Work instruction >> Return every line from the records below in which the word "More" is found.

Bounding box prediction data

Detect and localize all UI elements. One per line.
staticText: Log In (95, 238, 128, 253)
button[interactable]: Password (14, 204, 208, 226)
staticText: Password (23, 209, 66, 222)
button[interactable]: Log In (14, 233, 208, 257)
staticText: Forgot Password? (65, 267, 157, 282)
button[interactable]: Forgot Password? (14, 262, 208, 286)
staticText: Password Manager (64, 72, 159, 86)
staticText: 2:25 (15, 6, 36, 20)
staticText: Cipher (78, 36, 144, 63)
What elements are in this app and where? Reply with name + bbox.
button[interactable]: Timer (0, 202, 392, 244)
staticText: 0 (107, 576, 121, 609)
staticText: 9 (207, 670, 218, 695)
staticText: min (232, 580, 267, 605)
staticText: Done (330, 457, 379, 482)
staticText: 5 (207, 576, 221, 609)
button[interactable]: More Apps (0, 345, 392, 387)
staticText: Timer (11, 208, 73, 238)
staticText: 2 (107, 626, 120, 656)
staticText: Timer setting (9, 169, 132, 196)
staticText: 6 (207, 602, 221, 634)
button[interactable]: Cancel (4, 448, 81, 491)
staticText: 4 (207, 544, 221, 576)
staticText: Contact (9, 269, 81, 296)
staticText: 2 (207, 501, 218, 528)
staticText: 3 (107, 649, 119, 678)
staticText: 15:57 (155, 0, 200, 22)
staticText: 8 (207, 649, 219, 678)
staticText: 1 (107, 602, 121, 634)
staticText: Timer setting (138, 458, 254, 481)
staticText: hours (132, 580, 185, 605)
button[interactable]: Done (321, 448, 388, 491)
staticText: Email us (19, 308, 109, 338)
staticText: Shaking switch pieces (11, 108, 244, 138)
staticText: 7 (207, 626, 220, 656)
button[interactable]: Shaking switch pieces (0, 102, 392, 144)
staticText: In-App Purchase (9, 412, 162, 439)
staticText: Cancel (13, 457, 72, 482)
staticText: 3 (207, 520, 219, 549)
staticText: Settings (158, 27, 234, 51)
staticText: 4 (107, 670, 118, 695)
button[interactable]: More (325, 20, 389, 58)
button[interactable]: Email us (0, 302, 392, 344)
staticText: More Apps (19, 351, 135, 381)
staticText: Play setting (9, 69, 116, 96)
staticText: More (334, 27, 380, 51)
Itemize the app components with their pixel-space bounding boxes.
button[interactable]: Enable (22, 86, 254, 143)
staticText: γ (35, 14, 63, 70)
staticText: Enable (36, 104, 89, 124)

Answer box >>
button[interactable]: More Apps (0, 345, 392, 387)
button[interactable]: More (325, 20, 389, 58)
staticText: More Apps (19, 351, 135, 381)
staticText: More (334, 27, 380, 51)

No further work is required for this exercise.